Every once in a while I try going through the editor setups in this chart - https://github.com/rainbyte/haskell-ide-chart. But I run into lots of friction in any one I try. Between using the REPL, getting harmony in the project libraries and the IDE engine libraries, and learning a new editor, I run out of energy to also learn the language ecosystem (libraries, concepts, idioms, package managers).
An IDE that that surfaced everything the language encodes seems like it would lower the learning curve of Haskell. And every year it seems a little closer. Is there anything close to a jetbrains/visual studio/xcode yet?
It seems like all the type safety would be valuable enough that companies would pay for/invest in the ecosystem. Learning the ecosystem has been more challenging than learning the language at this point for me.
That's strange. I don't have anything like that in my
.emacs but I do get indentation automatically for Haskell files.

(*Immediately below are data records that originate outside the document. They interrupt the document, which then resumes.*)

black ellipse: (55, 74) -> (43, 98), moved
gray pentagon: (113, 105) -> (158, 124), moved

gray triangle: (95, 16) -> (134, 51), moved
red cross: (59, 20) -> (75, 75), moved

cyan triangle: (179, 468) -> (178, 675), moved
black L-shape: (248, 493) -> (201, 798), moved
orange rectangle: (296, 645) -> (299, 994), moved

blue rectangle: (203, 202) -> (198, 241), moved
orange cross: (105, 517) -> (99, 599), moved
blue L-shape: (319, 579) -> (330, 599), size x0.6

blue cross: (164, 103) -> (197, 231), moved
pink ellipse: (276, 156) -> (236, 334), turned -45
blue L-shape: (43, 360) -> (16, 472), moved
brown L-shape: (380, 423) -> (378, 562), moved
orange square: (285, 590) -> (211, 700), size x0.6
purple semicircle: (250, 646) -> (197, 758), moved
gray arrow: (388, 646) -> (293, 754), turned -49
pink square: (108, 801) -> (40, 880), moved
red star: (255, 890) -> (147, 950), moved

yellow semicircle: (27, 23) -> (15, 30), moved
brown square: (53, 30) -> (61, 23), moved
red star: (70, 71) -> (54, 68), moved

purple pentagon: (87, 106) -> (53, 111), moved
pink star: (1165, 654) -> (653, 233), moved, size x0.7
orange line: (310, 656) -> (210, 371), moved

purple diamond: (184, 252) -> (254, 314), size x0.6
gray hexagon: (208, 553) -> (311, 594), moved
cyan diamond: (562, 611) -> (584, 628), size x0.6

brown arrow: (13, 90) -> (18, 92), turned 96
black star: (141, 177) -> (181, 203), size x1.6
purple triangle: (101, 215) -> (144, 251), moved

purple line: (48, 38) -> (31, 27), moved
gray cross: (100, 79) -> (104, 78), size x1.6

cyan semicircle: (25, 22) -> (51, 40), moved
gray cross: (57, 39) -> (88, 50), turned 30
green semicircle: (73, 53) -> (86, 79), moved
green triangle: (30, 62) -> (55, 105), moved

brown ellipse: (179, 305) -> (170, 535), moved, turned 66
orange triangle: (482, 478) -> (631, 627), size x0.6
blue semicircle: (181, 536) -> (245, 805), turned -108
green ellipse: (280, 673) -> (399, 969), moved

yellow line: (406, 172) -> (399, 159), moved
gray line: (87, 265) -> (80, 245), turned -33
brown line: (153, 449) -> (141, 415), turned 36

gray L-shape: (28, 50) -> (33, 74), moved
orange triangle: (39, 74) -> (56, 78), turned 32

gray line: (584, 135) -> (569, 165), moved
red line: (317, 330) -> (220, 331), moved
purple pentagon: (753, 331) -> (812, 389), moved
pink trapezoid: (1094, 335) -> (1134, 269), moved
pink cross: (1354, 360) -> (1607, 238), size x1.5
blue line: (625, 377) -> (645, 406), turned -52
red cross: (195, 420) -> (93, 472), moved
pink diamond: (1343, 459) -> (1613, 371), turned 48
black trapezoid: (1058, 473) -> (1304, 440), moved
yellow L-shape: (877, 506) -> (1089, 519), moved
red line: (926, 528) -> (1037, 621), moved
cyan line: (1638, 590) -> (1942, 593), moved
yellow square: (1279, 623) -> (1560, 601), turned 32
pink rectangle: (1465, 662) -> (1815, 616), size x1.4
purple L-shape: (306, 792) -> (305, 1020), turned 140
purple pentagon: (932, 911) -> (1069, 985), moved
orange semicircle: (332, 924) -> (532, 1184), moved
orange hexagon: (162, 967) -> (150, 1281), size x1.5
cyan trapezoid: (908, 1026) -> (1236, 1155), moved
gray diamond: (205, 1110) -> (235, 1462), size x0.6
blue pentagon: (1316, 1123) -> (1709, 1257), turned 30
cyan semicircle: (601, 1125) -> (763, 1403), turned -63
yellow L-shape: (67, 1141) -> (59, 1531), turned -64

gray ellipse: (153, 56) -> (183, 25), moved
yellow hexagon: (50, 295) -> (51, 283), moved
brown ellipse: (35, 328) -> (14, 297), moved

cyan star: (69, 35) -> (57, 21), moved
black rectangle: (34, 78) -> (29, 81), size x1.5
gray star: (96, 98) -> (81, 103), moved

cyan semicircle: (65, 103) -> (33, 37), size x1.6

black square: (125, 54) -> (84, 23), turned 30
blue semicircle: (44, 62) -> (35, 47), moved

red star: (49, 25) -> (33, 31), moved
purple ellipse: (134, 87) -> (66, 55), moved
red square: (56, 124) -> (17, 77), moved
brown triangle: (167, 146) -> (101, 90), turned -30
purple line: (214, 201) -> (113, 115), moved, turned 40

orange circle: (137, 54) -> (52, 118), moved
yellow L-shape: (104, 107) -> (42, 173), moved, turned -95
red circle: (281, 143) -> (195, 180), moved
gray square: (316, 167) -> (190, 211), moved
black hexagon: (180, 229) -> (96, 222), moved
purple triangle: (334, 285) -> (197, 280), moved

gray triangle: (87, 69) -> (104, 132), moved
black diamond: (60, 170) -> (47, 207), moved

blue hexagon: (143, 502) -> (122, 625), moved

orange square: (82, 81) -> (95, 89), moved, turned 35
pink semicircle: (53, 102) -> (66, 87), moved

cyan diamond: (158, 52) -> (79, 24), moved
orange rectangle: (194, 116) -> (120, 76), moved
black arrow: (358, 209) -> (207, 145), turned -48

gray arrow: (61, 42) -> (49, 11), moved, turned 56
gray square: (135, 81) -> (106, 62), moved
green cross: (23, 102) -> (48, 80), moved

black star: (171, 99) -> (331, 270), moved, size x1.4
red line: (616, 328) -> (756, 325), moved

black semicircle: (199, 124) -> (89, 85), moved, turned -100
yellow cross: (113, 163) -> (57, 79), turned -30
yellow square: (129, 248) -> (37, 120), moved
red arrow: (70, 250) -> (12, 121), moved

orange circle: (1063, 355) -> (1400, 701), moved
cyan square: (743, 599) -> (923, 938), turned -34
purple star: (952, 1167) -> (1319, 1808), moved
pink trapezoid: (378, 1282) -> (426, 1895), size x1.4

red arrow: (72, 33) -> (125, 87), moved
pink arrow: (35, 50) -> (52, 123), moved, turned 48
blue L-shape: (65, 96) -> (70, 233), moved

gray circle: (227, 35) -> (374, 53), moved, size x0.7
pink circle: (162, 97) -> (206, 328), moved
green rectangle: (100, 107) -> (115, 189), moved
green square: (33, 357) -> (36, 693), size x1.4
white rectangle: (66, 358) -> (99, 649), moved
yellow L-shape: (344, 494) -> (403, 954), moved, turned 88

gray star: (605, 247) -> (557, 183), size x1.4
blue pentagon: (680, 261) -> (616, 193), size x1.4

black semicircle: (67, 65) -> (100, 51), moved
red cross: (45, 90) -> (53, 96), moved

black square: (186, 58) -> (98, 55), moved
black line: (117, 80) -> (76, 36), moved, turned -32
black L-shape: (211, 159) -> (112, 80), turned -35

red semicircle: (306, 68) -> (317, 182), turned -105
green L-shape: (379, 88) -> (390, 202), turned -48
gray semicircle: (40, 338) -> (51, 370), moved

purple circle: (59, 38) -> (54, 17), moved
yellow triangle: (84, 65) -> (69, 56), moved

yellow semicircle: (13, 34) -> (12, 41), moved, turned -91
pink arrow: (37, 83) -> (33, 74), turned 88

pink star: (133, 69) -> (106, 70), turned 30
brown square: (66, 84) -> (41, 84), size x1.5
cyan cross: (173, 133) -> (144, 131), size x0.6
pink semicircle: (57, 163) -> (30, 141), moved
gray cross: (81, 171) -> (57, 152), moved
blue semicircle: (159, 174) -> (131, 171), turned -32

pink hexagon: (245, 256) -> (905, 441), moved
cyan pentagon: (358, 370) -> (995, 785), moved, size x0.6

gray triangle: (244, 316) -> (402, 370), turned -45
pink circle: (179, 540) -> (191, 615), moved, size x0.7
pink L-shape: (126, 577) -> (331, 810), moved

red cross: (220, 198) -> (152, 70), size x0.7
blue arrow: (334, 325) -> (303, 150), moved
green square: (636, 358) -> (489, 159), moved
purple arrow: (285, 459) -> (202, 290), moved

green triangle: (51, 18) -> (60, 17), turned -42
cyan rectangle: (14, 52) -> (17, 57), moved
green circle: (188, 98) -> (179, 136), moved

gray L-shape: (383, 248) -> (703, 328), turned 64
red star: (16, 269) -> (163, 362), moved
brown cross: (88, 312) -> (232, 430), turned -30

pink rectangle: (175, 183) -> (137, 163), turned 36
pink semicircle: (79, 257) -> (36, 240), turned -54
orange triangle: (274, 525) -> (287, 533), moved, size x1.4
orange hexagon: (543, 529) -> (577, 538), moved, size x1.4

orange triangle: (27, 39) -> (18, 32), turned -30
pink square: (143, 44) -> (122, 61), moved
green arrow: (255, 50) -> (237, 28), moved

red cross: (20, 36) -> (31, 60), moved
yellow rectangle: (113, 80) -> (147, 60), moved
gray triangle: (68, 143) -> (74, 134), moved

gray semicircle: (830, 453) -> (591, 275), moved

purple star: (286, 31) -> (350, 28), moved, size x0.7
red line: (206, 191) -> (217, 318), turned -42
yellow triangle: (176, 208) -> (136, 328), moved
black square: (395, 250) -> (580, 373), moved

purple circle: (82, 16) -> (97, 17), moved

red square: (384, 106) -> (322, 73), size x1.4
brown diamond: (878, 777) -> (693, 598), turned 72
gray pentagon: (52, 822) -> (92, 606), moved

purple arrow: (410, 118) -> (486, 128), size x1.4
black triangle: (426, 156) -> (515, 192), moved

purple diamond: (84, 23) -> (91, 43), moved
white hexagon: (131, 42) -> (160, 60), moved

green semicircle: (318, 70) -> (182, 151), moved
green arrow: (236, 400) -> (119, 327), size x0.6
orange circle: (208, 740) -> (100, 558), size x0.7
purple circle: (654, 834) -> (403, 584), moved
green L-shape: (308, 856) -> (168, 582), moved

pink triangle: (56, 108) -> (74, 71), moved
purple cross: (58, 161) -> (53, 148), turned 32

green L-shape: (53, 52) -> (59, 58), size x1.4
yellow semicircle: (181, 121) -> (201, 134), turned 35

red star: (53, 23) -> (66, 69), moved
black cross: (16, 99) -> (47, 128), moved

I do have a recent dante-mode though. Perhaps dante-mode turns it on automatically?
Editor of your choice in one window and ghcid, which shows compiler errors and warnings on change of file, in another window.
From time to time a web browser to search a function in hoogle [1] and ghci (the interpreter console) to interactively try something out.
Honestly, I come to the conclusion, that at least for Haskell I do NOT need an IDE. I would need it for Java and other imperative languages that have huge libraries.
Haskell is one of the languages where it is a better investment of learning the language that spending time searching a good IDE.
I tried spacemacs with intero for a while, but I'm now using https://github.com/haskell/haskell-ide-engine + vscode + vimmode.
Mostly because I'm using vscode in my work and I don't want to invest more into emacs.
I would contest the other commenters and say that vscode + haskero (intero integration) is the simplest and most robust method of Haskell programming at the moment.
Add in ghcid for continuous builds and it's almost ideal.